Forum Moderators: coopster

Message Too Old, No Replies

Restricted Web pages and Robots

This is SEO/PHP/Apache question

         

anshul

6:40 am on May 12, 2005 (gmt 0)

10+ Year Member



This can be SEO/PHP/Apache question, but I ask here:
I've a directory/Web pages that require cookie/session/HTTP authentication. When bots/spiders visit, they can't index these pages. How can I idetify these robots/spiders and allow to index my Web pages. Normal visitors, still need login. Please reply.

mcibor

3:21 pm on May 12, 2005 (gmt 0)

WebmasterWorld Senior Member 10+ Year Member



There shouldn't be a way to allow robots entering your secure page. What you may do instead is create a version of your page for a robot/spider. If a spider gets into your login page it submits it without any values (and disregarding javascript validation). You may then show a page just for the spider (if user and pass are null), the page shouldn't contain any special or valuable data, because user may do the same (after disabling the javascript).

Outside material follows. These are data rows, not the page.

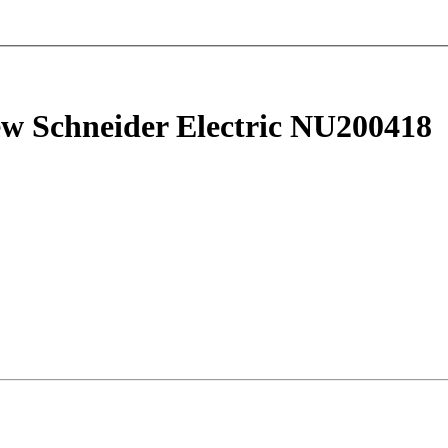
w Schneider Electric NU200418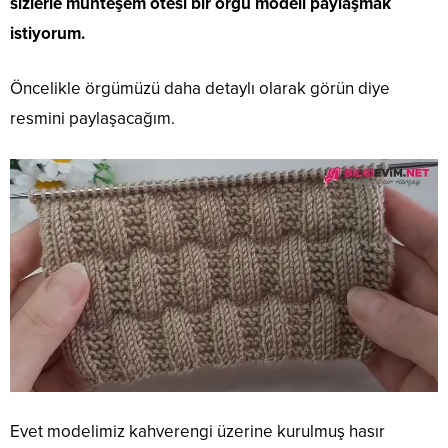
sizlerle muhteşem ötesi bir örgü modeli paylaşmak
istiyorum.
Öncelikle örgümüzü daha detaylı olarak görün diye
resmini paylaşacağım.
Evet modelimiz kahverengi üzerine kurulmuş hasır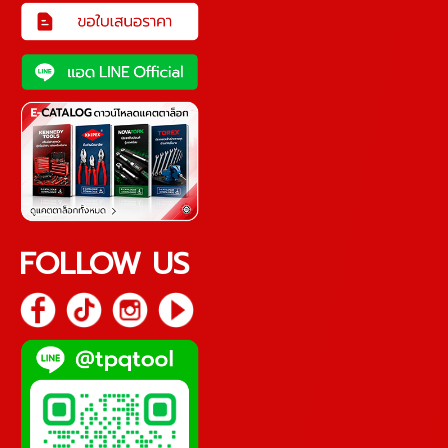
FOLLOW US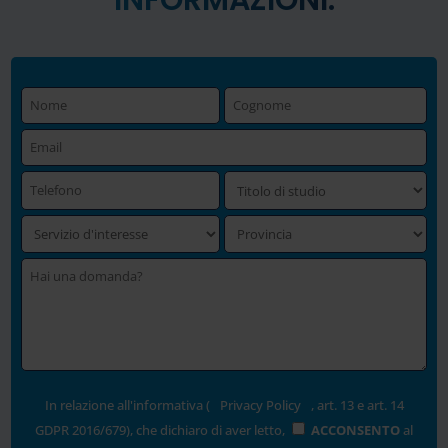
INFORMAZIONI:
In relazione all'informativa (
Privacy Policy
, art. 13 e art. 14
GDPR 2016/679), che dichiaro di aver letto,
ACCONSENTO
al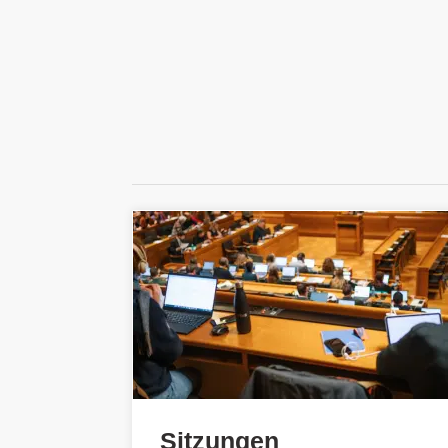
Sitzungen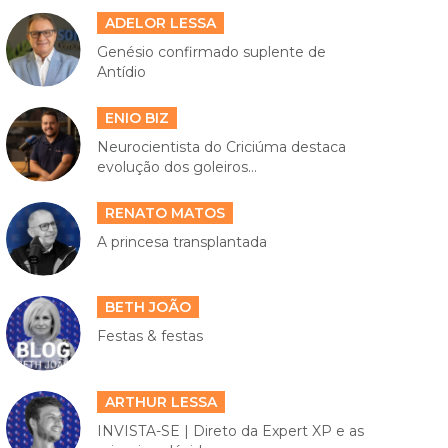
ADELOR LESSA
Genésio confirmado suplente de
Antídio
ENIO BIZ
Neurocientista do Criciúma destaca
evolução dos goleiros...
RENATO MATOS
A princesa transplantada
BETH JOÃO
Festas & festas
ARTHUR LESSA
INVISTA-SE | Direto da Expert XP e as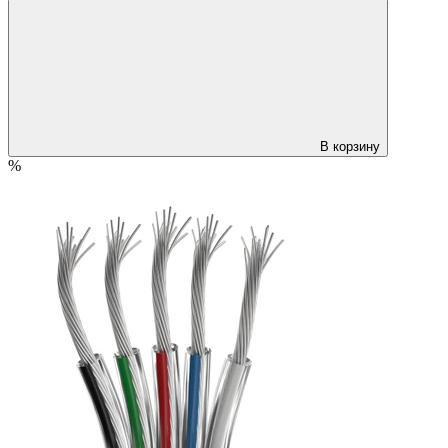
В корзину
%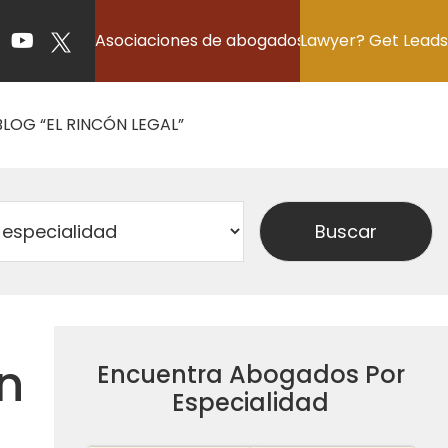
Asociaciones de abogados
Lawyer? Get Leads
BLOG “EL RINCÓN LEGAL”
n
Encuentra Abogados Por
Especialidad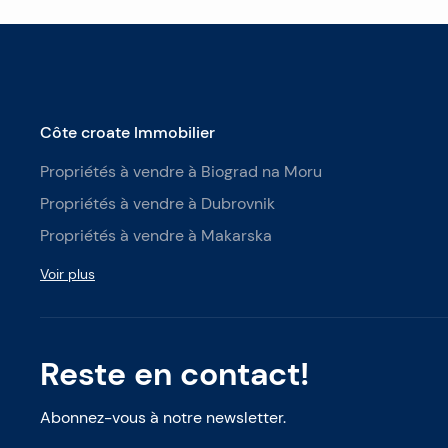
Côte croate Immobilier
Propriétés à vendre à Biograd na Moru
Propriétés à vendre à Dubrovnik
Propriétés à vendre à Makarska
Voir plus
Reste en contact!
Abonnez-vous à notre newsletter.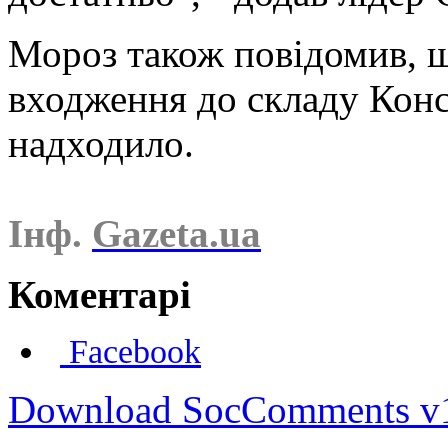
Мороз також повідомив, 
входження до складу Конс
надходило.
Інф.
Gazeta.ua
Коментарі
Facebook
Download SocComments v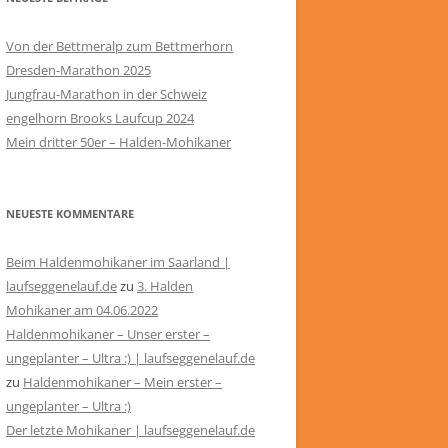
Von der Bettmeralp zum Bettmerhorn
Dresden-Marathon 2025
Jungfrau-Marathon in der Schweiz
engelhorn Brooks Laufcup 2024
Mein dritter 50er – Halden-Mohikaner
NEUESTE KOMMENTARE
Beim Haldenmohikaner im Saarland |
laufseggenelauf.de
zu
3. Halden
Mohikaner am 04.06.2022
Haldenmohikaner – Unser erster –
ungeplanter – Ultra :) | laufseggenelauf.de
zu
Haldenmohikaner – Mein erster –
ungeplanter – Ultra :)
Der letzte Mohikaner | laufseggenelauf.de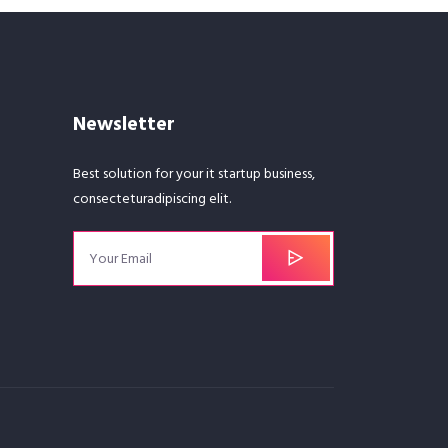
Newsletter
Best solution for your it startup business,
consecteturadipiscing elit.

Hope this helps you somehow
Michal Cibor

anshul

6:33 am on May 13, 2005 (gmt 0)

10+ Year Member



Idea is if we know HTTP_USER_AGENT of bots, we can bypass login/authentication. Can someone tell, what is it for Google, MSN, Yahoo, Altavista, Alexa? I find things like Google bot, Inktomi slurrp, MSN bot in my logs. Please discuss further.

incywincy

7:05 am on May 13, 2005 (gmt 0)

10+ Year Member



anshul it is simple to spoof the user agent therefore a surfer could easily bypass your authentication if you adopt this policy.

you could cloak i guess

anshul

9:38 am on May 16, 2005 (gmt 0)

10+ Year Member



> it is simple to spoof the user agent

How is it that easy?
If Google bot, Inktomi slurrp, MSN bot has fixed ip, we can re-think..

jatar_k

4:29 pm on May 16, 2005 (gmt 0)

WebmasterWorld Administrator 10+ Year Member



they all have set ip ranges

there are tons of spider ip lists out there that you could use.